Comment by jcrites - Hacker Neue

jcrites Oct 5, 2023 parent

Are there good data handling libraries that provide abstractions over pipes, sockets, files, and memory and implement optimizations like these? I'd be interested in knowing if there are such libraries in C, C++, Rust, or other systems languages.

I wasn't familiar with some of the APIs mentioned in the article like splice() and vmsplice(), so I wondered if there are libraries that I might use when building ~low-level applications that take advantage of these and related optimizations where possible automagically. (As another commenter mentioned: these APIs are hard to use and most programs don't take advantage of them)

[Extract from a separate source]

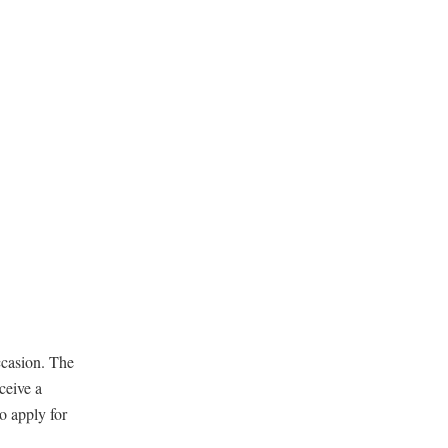
occasion. The
ceive a
o apply for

Do libraries like libuv, tokio, Netty handle this automatically on Linux? (From some brief research, it seems like probably they do)

duped Oct 6, 2023

This may go against the grain but this isn't really worth abstracting over since it's not portable. You'll probably want to implement it by hand everywhere you need it.

Higher level code only uses them rarely because they're pretty special purpose and they have to be specialized for Linux. If you're shuffling data around without looking at it only on Linux, splice is useful. There's not that many applications that have that property (something like say, TCP/UDP proxies definitely need it - but your bog standard HTTP server? Not so much).

And if you are writing these apps then the buzzwords like "zero copy" come up often, and splice is one of the first results you'll see.

NavinF Oct 6, 2023

The main reason why people write abstractions over stuff like this is to make it portable. I'm sure there's something similar to vmsplice on every relevant OS. The library can also fallback to write_read if you're targeting some ancient platform

duped Oct 6, 2023

> I'm sure there's something similar to vmsplice on every relevant OS.

There isn't.

gpderetta Oct 6, 2023

I think Linus generally considers splice a failed experiment. It works fine is some simple scenarios, but the generalized support for it needed to make it work failed to materialize.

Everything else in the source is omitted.